→ What is being asked
When you come to a picture, pass over it, and set down the entries below exactly.

→ Saved data entries

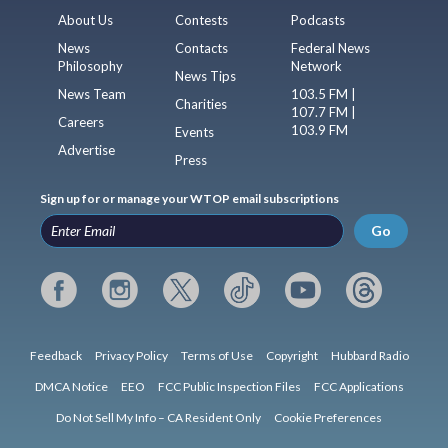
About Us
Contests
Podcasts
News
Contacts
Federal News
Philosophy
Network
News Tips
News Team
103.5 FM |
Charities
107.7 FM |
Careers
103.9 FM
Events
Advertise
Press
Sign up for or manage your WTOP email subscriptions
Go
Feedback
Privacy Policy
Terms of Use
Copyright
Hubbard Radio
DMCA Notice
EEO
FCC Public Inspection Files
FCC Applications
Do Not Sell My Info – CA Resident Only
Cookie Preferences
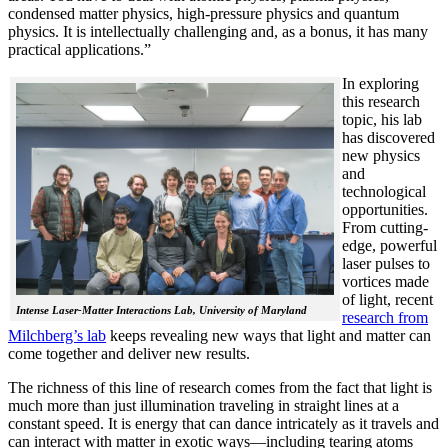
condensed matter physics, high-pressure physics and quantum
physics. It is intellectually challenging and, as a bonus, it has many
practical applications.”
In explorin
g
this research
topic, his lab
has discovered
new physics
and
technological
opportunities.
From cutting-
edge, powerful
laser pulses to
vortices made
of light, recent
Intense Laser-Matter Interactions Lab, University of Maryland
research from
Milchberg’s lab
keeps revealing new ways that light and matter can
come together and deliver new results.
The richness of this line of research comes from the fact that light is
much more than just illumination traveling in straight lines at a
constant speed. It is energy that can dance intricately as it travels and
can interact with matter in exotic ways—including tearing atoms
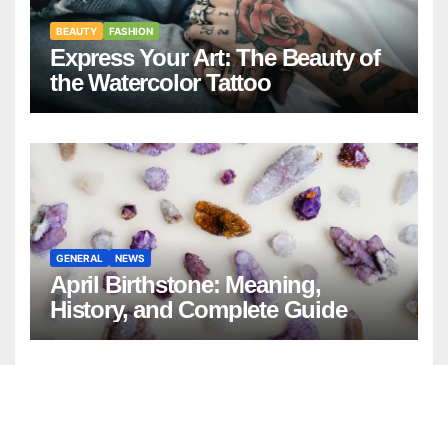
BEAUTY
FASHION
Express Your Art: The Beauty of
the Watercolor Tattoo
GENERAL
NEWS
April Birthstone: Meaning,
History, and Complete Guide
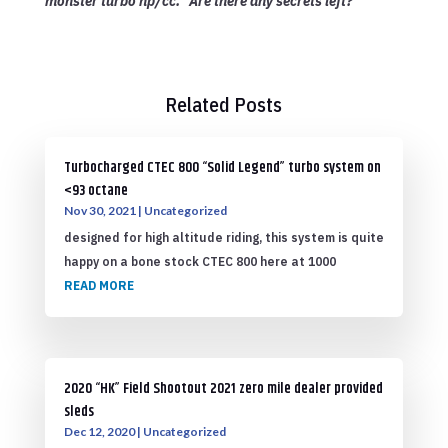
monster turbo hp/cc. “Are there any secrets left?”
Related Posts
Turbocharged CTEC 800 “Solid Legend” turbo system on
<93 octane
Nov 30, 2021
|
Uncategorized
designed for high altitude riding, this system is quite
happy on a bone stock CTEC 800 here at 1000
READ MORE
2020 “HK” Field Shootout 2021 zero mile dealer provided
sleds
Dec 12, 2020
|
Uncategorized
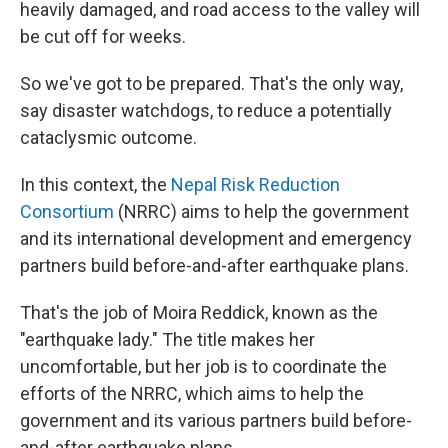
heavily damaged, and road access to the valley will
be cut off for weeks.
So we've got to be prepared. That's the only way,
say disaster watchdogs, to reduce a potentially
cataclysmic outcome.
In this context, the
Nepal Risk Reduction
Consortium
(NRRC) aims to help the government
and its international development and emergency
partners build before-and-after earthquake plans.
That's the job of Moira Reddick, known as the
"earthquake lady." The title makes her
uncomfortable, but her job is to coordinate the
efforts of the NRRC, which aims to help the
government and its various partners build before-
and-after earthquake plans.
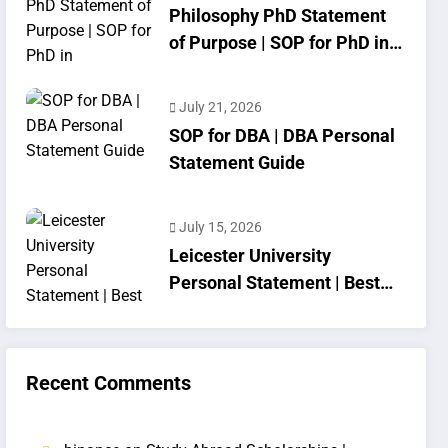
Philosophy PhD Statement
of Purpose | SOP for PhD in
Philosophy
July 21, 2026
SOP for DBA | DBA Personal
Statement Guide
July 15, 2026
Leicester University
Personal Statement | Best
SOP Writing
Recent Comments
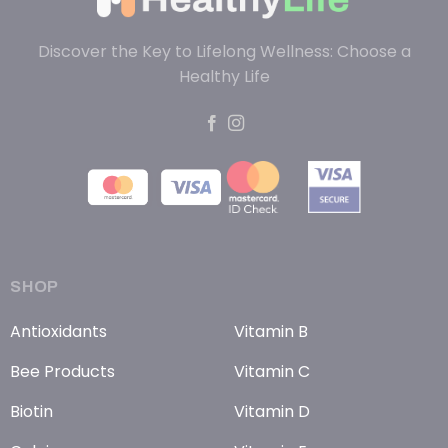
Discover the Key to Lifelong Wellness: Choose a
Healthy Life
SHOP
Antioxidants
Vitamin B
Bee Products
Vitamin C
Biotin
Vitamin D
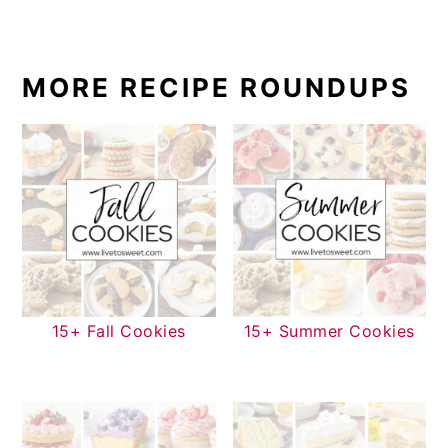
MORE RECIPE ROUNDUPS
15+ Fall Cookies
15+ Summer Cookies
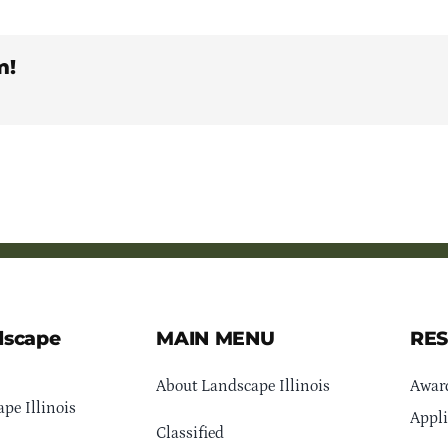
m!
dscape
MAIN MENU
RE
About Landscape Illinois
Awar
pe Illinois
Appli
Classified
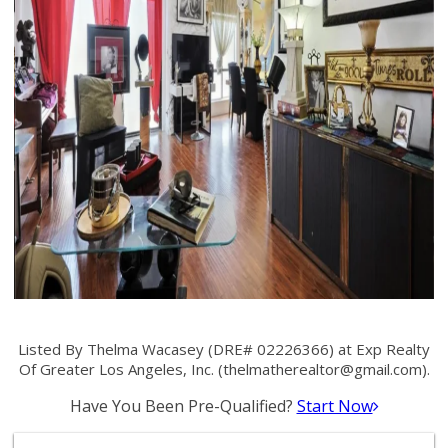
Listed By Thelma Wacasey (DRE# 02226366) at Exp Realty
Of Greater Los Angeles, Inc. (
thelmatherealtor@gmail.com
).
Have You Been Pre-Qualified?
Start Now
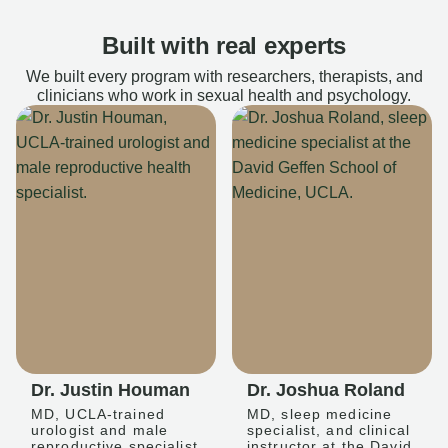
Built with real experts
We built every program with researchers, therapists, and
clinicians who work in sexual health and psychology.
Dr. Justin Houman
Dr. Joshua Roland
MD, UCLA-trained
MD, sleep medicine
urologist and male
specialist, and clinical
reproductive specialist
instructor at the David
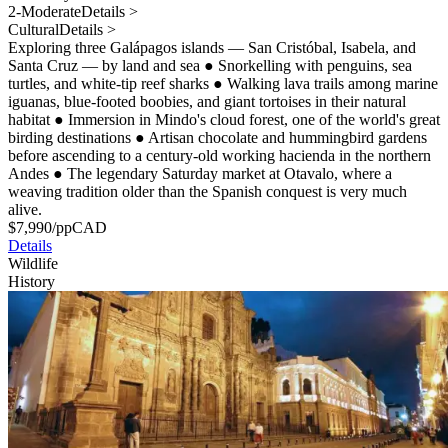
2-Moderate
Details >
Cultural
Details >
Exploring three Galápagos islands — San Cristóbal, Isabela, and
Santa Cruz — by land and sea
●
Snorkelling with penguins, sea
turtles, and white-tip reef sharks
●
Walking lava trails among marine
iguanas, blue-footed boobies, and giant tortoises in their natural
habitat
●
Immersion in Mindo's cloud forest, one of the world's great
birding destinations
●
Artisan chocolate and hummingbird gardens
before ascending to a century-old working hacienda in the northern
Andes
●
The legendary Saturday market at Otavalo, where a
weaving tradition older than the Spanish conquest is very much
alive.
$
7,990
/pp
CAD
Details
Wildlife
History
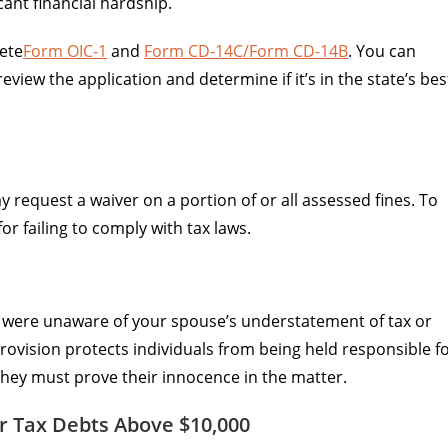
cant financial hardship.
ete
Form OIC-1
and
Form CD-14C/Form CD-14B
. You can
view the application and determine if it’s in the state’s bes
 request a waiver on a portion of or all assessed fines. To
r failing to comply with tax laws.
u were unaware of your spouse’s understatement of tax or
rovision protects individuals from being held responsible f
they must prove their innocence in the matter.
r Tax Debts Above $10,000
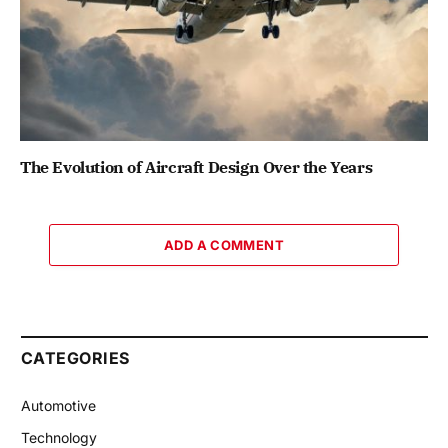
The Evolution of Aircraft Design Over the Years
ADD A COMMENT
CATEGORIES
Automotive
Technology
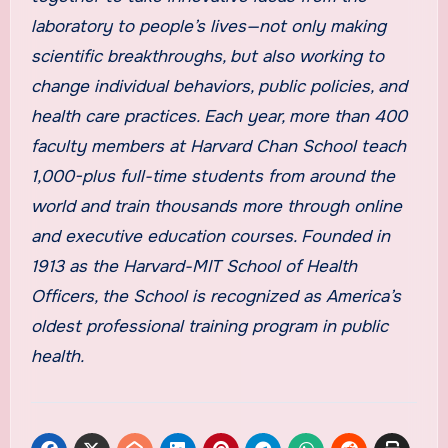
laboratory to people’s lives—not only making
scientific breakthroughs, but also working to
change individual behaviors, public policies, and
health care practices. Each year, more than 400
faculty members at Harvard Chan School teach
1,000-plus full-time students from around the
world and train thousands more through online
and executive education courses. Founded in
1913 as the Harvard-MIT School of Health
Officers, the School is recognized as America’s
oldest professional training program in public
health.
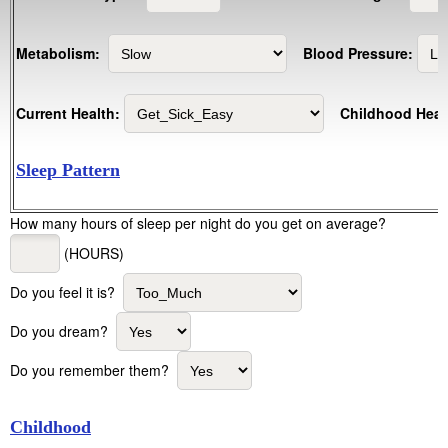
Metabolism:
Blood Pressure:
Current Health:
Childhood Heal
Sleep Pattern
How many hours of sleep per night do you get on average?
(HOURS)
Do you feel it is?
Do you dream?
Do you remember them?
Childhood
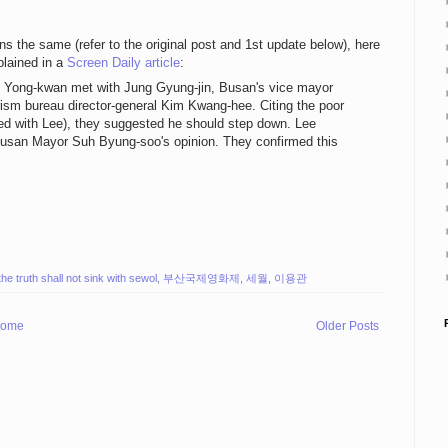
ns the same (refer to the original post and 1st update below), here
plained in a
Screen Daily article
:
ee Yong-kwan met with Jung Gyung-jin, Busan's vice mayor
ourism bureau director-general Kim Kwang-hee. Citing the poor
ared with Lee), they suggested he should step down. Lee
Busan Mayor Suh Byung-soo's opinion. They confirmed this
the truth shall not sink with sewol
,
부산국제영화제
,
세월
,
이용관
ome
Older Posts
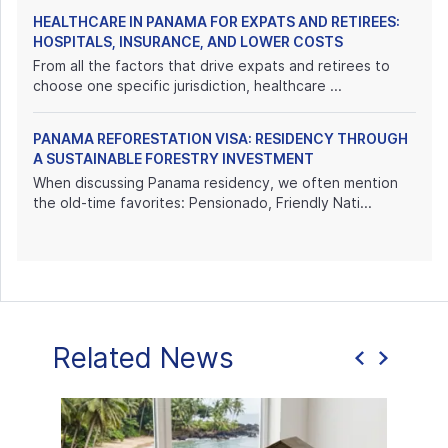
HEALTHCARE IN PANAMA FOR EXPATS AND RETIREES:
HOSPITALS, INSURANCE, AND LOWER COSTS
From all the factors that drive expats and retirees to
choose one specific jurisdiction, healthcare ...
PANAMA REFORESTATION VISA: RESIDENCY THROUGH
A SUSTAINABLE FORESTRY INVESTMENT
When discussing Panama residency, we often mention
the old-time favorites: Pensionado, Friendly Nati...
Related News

→ Task output
About Us
Contests
Podcasts
News
Contacts
Federal News
Philosophy
Network
News Tips
News Team
103.5 FM |
Charities
107.7 FM |
Careers
103.9 FM
Events
Advertise
Press
Sign up for or manage your WTOP email subscriptions
Go
Feedback
Privacy Policy
Terms of Use
Copyright
Hubbard Radio
DMCA Notice
EEO
FCC Public Inspection Files
FCC Applications
Do Not Sell My Info – CA Resident Only
Cookie Preferences
condensed matter physics, high-pressure physics and quantum
physics. It is intellectually challenging and, as a bonus, it has many
practical applications.”
In explorin
g
this research
topic, his lab
has discovered
new physics
and
technological
opportunities.
From cutting-
edge, powerful
laser pulses to
vortices made
of light, recent
Intense Laser-Matter Interactions Lab, University of Maryland
research from
Milchberg’s lab
keeps revealing new ways that light and matter can
come together and deliver new results.
The richness of this line of research comes from the fact that light is
much more than just illumination traveling in straight lines at a
constant speed. It is energy that can dance intricately as it travels and
can interact with matter in exotic ways—including tearing atoms
BEAUTY
FASHION
Express Your Art: The Beauty of
the Watercolor Tattoo
GENERAL
NEWS
April Birthstone: Meaning,
History, and Complete Guide
monster turbo hp/cc. “Are there any secrets left?”
Related Posts
Turbocharged CTEC 800 “Solid Legend” turbo system on
<93 octane
Nov 30, 2021
|
Uncategorized
designed for high altitude riding, this system is quite
happy on a bone stock CTEC 800 here at 1000
READ MORE
2020 “HK” Field Shootout 2021 zero mile dealer provided
sleds
Dec 12, 2020
|
Uncategorized
heavily damaged, and road access to the valley will
be cut off for weeks.
So we've got to be prepared. That's the only way,
say disaster watchdogs, to reduce a potentially
cataclysmic outcome.
In this context, the
Nepal Risk Reduction
Consortium
(NRRC) aims to help the government
and its international development and emergency
partners build before-and-after earthquake plans.
That's the job of Moira Reddick, known as the
"earthquake lady." The title makes her
uncomfortable, but her job is to coordinate the
efforts of the NRRC, which aims to help the
government and its various partners build before-
and-after earthquake plans.
Philosophy PhD Statement
of Purpose | SOP for PhD in
Philosophy
July 21, 2026
SOP for DBA | DBA Personal
Statement Guide
July 15, 2026
Leicester University
Personal Statement | Best
SOP Writing
Recent Comments
Discover the Key to Lifelong Wellness: Choose a
Healthy Life
SHOP
Antioxidants
Vitamin B
Bee Products
Vitamin C
Biotin
Vitamin D
MORE RECIPE ROUNDUPS
15+ Fall Cookies
15+ Summer Cookies
m!
dscape
MAIN MENU
RE
About Landscape Illinois
Awar
pe Illinois
Appli
Classified
Listed By Thelma Wacasey (DRE# 02226366) at Exp Realty
Of Greater Los Angeles, Inc. (
thelmatherealtor@gmail.com
).
Have You Been Pre-Qualified?
Start Now
Built with real experts
We built every program with researchers, therapists, and
clinicians who work in sexual health and psychology.
Dr. Justin Houman
Dr. Joshua Roland
MD, UCLA-trained
MD, sleep medicine
urologist and male
specialist, and clinical
reproductive specialist
instructor at the David
2-Moderate
Details >
Cultural
Details >
Exploring three Galápagos islands — San Cristóbal, Isabela, and
Santa Cruz — by land and sea
●
Snorkelling with penguins, sea
turtles, and white-tip reef sharks
●
Walking lava trails among marine
iguanas, blue-footed boobies, and giant tortoises in their natural
habitat
●
Immersion in Mindo's cloud forest, one of the world's great
birding destinations
●
Artisan chocolate and hummingbird gardens
before ascending to a century-old working hacienda in the northern
Andes
●
The legendary Saturday market at Otavalo, where a
weaving tradition older than the Spanish conquest is very much
alive.
$
7,990
/pp
CAD
Details
Wildlife
History
cant financial hardship.
ete
Form OIC-1
and
Form CD-14C/Form CD-14B
. You can
view the application and determine if it’s in the state’s bes
 request a waiver on a portion of or all assessed fines. To
r failing to comply with tax laws.
u were unaware of your spouse’s understatement of tax or
rovision protects individuals from being held responsible f
they must prove their innocence in the matter.
r Tax Debts Above $10,000
The Evolution of Aircraft Design Over the Years
ADD A COMMENT
CATEGORIES
Automotive
Technology
laboratory to people’s lives—not only making
scientific breakthroughs, but also working to
change individual behaviors, public policies, and
health care practices. Each year, more than 400
faculty members at Harvard Chan School teach
1,000-plus full-time students from around the
world and train thousands more through online
and executive education courses. Founded in
1913 as the Harvard-MIT School of Health
Officers, the School is recognized as America’s
oldest professional training program in public
health.
Metabolism:
Blood Pressure:
Current Health:
Childhood Heal
Sleep Pattern
How many hours of sleep per night do you get on average?
(HOURS)
Do you feel it is?
Do you dream?
Do you remember them?
Childhood
ns the same (refer to the original post and 1st update below), here
plained in a
Screen Daily article
:
ee Yong-kwan met with Jung Gyung-jin, Busan's vice mayor
ourism bureau director-general Kim Kwang-hee. Citing the poor
ared with Lee), they suggested he should step down. Lee
Busan Mayor Suh Byung-soo's opinion. They confirmed this
the truth shall not sink with sewol
,
부산국제영화제
,
세월
,
이용관
ome
Older Posts
HEALTHCARE IN PANAMA FOR EXPATS AND RETIREES:
HOSPITALS, INSURANCE, AND LOWER COSTS
From all the factors that drive expats and retirees to
choose one specific jurisdiction, healthcare ...
PANAMA REFORESTATION VISA: RESIDENCY THROUGH
A SUSTAINABLE FORESTRY INVESTMENT
When discussing Panama residency, we often mention
the old-time favorites: Pensionado, Friendly Nati...
Related News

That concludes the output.